### [Exercise prompt]
Copy each line below that contains "Inflatable".

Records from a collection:

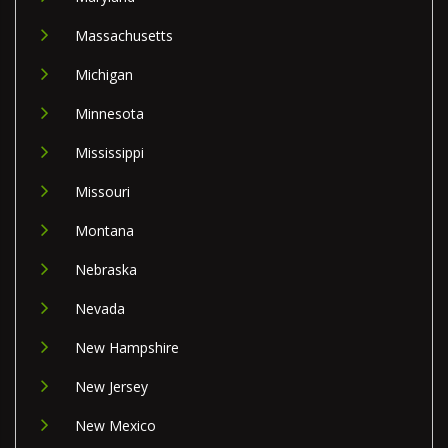
Massachusetts
Michigan
Minnesota
Mississippi
Missouri
Montana
Nebraska
Nevada
New Hampshire
New Jersey
New Mexico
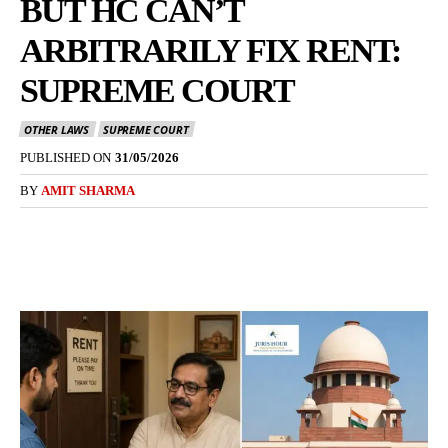
BUT HC CAN’T
ARBITRARILY FIX RENT:
SUPREME COURT
OTHER LAWS
SUPREME COURT
PUBLISHED ON
31/05/2026
BY
AMIT SHARMA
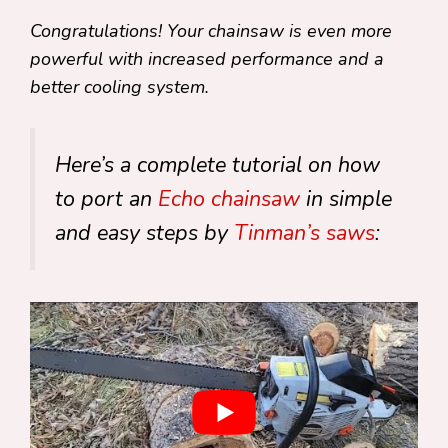
Congratulations! Your chainsaw is even more
powerful with increased performance and a
better cooling system.
Here’s a complete tutorial on how
to port an
Echo chainsaw
in simple
and easy steps by
Tinman’s saws
:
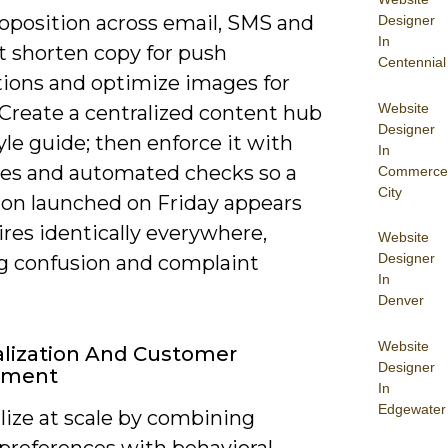
roposition across email, SMS and
Designer
In
t shorten copy for push
Centennial
tions and optimize images for
Website
 Create a centralized content hub
Designer
yle guide; then enforce it with
In
es and automated checks so a
Commerce
City
on launched on Friday appears
res identically everywhere,
Website
Designer
g confusion and complaint
In
Denver
Website
lization And Customer
Designer
ement
In
Edgewater
lize at scale by combining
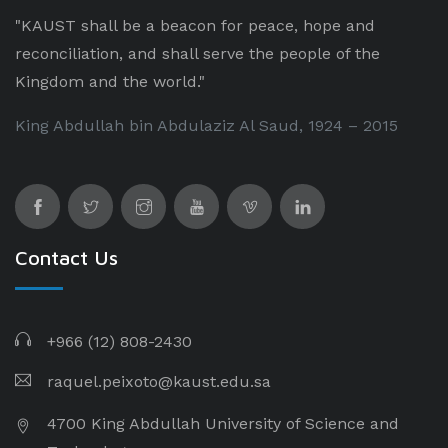
"KAUST shall be a beacon for peace, hope and
reconciliation, and shall serve the people of the
Kingdom and the world."
King Abdullah bin Abdulaziz Al Saud, 1924 – 2015
Contact Us
+966 (12) 808-2430
raquel.peixoto@kaust.edu.sa
4700 King Abdullah University of Science and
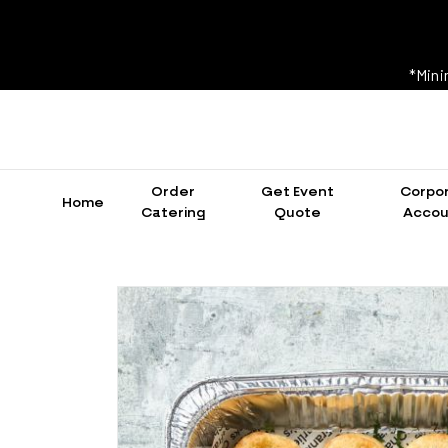
*Mini
Order
Get Event
Corpo
Home
Catering
Quote
Accou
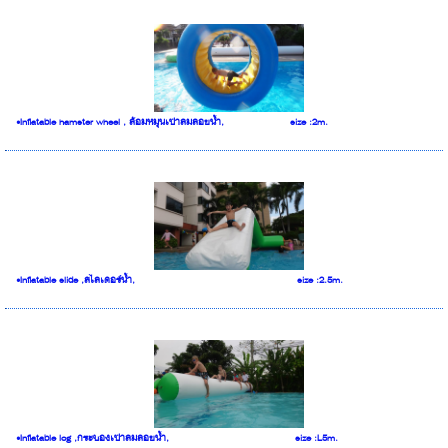
•Inflatable hamster wheel , ล้อมหมุนเป่าลมลอยน้ำ, size :2m.
•Inflatable slide ,สไลเดอร์น้ำ, size :2.5m.
•Inflatable log ,กระบองเป่าลมลอยน้ำ, size :L5m.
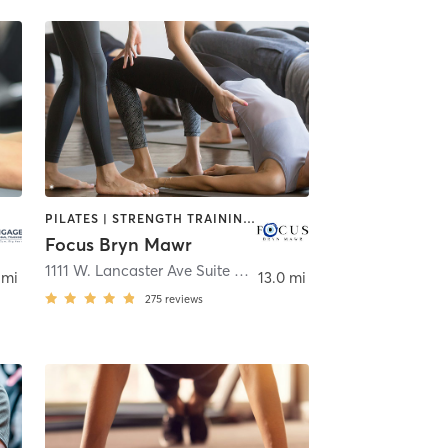
PILATES | STRENGTH TRAINING | YOGA
Focus Bryn Mawr
1111 W. Lancaster Ave Suite D
,
Bryn Mawr
 mi
13.0 mi
275
reviews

### [Result]
•Inflatable hamster wheel , ล้อมหมุนเป่าลมลอยน้ำ, size :2m.
•Inflatable slide ,สไลเดอร์น้ำ, size :2.5m.
•Inflatable log ,กระบองเป่าลมลอยน้ำ, size :L5m.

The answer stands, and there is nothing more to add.